Manual updates via CRM sync

Not everything can be automated. Some carriers communicate through account managers or email threads, and those updates land in the CRM first. An internal tool lets operations staff record the change against the lead, which then triggers a sync job that writes the update directly to DynamoDB. To keep our reporting layer in lockstep, we use DynamoDB Streams to trigger a Lambda function that asynchronously propagates these changes into RDS. Treating the CRM as the system of record for manual touches, rather than asking staff to update two places, was a small discipline decision that saved a significant amount of inconsistency downstream.

Slack as the real-time signal layer

Every status change be it a purchase, a winback, a pending requirement added by a carrier, an application approved or declined - fires a message to a dedicated Slack channel through our internal Slack app. The messages are structured: they carry the lead ID, the carrier, the event type, and a deep link into the dashboard/CRM. This was not designed as a replacement for the dashboards. It was designed so that the people closest to a deal hear about critical moments within seconds, without having to poll a screen. The ops team tracks pending requirements. The sales team sees purchases and winbacks. Leadership gets a live pulse on the business without opening another tab.

Taken together, these five channels mean that on any given day, data is arriving through batch files landing at 3 AM, webhooks firing mid-afternoon, cron jobs running every few minutes, manual CRM entries from the operations desk, and real-time Slack pings the moment something closes or lapses. The platform's job is to make all of that coherent by morning.

What We Learned

Invest early in a shared data dictionary. Before writing a single transformation function, we should have locked down definitions: what counts as a lead, what counts as a conversion, what is the canonical way to represent a date range. Ambiguity in definitions creates ambiguity in dashboards, and that costs trust.

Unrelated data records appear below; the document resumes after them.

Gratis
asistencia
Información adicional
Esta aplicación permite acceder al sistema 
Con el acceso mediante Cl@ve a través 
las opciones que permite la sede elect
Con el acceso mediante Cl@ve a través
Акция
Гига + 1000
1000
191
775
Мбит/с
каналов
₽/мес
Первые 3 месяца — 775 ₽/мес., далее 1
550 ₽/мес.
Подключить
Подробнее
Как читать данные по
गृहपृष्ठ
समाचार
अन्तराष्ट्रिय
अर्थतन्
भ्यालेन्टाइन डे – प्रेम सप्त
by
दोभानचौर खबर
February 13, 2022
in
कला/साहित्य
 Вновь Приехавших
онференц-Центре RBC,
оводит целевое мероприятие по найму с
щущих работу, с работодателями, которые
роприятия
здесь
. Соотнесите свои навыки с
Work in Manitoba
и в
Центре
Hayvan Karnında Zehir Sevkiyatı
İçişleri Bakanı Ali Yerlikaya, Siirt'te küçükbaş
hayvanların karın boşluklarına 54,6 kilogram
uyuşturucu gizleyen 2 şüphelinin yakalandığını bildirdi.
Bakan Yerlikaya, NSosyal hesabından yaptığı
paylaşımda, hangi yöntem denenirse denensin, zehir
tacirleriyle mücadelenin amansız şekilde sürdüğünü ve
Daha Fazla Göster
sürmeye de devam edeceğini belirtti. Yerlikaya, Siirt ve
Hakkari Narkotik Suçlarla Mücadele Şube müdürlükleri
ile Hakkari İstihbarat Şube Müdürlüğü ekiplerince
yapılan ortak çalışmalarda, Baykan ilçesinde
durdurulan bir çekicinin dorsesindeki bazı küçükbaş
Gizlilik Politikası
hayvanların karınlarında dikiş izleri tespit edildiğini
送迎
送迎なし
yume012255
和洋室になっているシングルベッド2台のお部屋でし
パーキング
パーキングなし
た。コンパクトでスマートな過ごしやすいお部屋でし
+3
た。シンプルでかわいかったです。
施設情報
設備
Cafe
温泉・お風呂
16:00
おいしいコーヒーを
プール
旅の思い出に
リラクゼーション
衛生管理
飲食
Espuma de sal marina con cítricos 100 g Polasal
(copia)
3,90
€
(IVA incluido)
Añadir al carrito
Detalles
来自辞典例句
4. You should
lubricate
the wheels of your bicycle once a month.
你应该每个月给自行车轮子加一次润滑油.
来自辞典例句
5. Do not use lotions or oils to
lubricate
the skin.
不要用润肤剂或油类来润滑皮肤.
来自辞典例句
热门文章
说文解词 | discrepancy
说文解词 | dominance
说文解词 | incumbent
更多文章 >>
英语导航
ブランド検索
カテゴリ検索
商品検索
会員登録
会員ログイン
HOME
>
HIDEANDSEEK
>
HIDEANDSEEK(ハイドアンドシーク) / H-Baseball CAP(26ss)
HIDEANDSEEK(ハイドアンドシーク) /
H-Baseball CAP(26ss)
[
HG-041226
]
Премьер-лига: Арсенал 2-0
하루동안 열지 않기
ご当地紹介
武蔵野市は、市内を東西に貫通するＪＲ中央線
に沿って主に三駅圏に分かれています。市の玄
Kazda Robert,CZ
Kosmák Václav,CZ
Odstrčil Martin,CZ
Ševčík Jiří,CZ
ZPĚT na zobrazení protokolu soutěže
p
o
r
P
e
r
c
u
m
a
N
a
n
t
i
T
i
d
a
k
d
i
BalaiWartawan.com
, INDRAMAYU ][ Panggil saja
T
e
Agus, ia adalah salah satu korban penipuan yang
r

Build monitoring into the pipeline from day one. A silent data gap, where a source stops sending events but the dashboard keeps showing the last good state, is much worse than an obvious error. We added freshness checks and alerting to every ingestion job so the team would know within minutes if data was stale.

Design for the business user, not the data engineer. The dashboards exist to help someone make a faster, better decision. If they need to understand the data model to read a chart, the chart is wrong.

The Result

Leadership moved from relying on weekly reporting emails to checking live dashboards before morning standups. Sales teams could see their pipeline in real time. Marketing could tie campaign spend to downstream lead quality, not just clicks. The platform became the single source of truth for the business, and it removed a significant amount of manual reporting burden from the engineering team.